Last quarter, Coca-Cola beat its EPS and revenue estimates by 10.44% and 6.82%. The company’s quarterly revenue year-on-year rose 16.31% to $10.5 billion and its net profit rose 23.88% to $2.78 billion. Additionally, despite heavy losses due to the coronavirus pandemic and resulting supply chain issues, the company has recovered in almost every aspect. Therefore, I expect KO to be a safe stock to hold for the long term.
Safest stocks to buy: Flowers Foods, Inc. (FLO)
Flowers Foods, Inc. (NYSE:FLO) is a bakery products company. FLO is among the safest stocks and has continued its long-term uptrend, despite multiple declines.
Flowers Foods also has strong finances and has not suffered major losses. In the current market downturn, FLO stock has maintained its uptrend and the company’s finances have remained stable.
Flowers Foods reported quarterly revenue growth of 10.27% to $1.44 billion and net income rose 19.4% to $85.6 million in the latest quarter. Additionally, the company also beat its earnings estimate by 15.79% and recently increased its dividend by 22 cents per share. Thus, FLO is likely to remain a safe stock due to its stable finances.
PepsiCo, Inc. (PEP)
PepsiCo, Inc. (NASDAQ:DYNAMISM) is a company similar to Coca-Cola. However, PEP’s stock has always been more stable than KO’s, and PepsiCo’s profitability is significantly higher.
This quarter, PepsiCo posted robust growth, with its year-over-year quarterly net profit and revenue increasing 148.6% and 9.31%, respectively. Additionally, the stock has not been much affected by recent market volatility and has continued its long-term uptrend.
Even in a recession, PepsiCo products will remain in high demand. The brand is important and the business should remain profitable for the foreseeable future.
The safest stocks to buy: McDonald’s Corporation (MCD)
McDonald’s Corporation (NYSE:MCD) is a no-brainer when it comes to safe stocks. MCD stock is one of the most resilient to market volatility and recessions. Even during the Great Recession, the stock rose 7% and the company’s finances prospered.
Even more surprisingly, McDonald’s has recovered quickly from the coronavirus recession, which has hit restaurants particularly hard.
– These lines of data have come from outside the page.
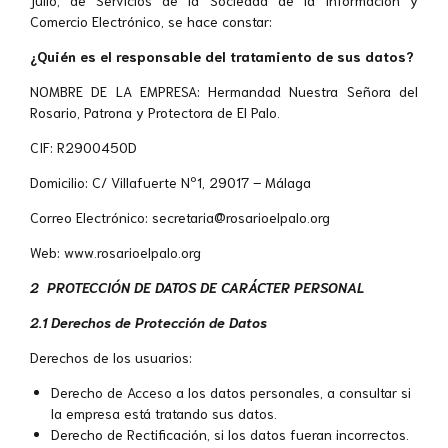
Comercio Electrónico, se hace constar:
¿Quién es el responsable del tratamiento de sus datos?
NOMBRE DE LA EMPRESA: Hermandad Nuestra Señora del
Rosario, Patrona y Protectora de El Palo.
CIF: R2900450D
Domicilio: C/ Villafuerte Nº1, 29017 – Málaga
Correo Electrónico: secretaria@rosarioelpalo.org
Web: www.rosarioelpalo.org
2 PROTECCIÓN DE DATOS DE CARÁCTER PERSONAL
2.1 Derechos de Protección de Datos
Derechos de los usuarios:
Derecho de Acceso a los datos personales, a consultar si
la empresa está tratando sus datos.
Derecho de Rectificación, si los datos fueran incorrectos.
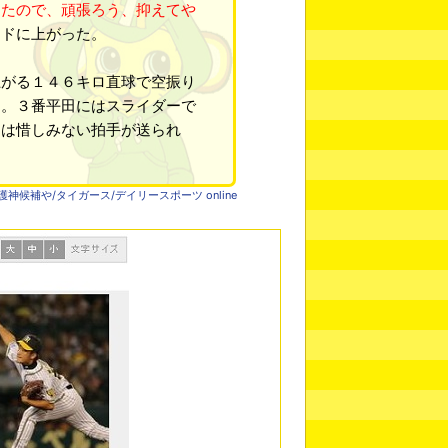
ったので、頑張ろう、抑えてや
ンドに上がった。
がる１４６キロ直球で空振り
た。３番平田にはスライダーで
らは惜しみない拍手が送られ
候補や/タイガース/デイリースポーツ online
Additionally, the company reversed its downward trend in revenue post-pandemic.
Admittedly, the last quarter was not the company’s strongest. However, McDonald’s still managed to exceed profit expectations. Given the historical performance, MCD stock should continue its long-term uptrend.
At the date of publication, Omor Ibne Ehsan did not hold (neither directly nor indirectly) any position in the securities mentioned in this article. The opinions expressed in this article are those of the author, subject to InvestorPlace.com publishing guidelines.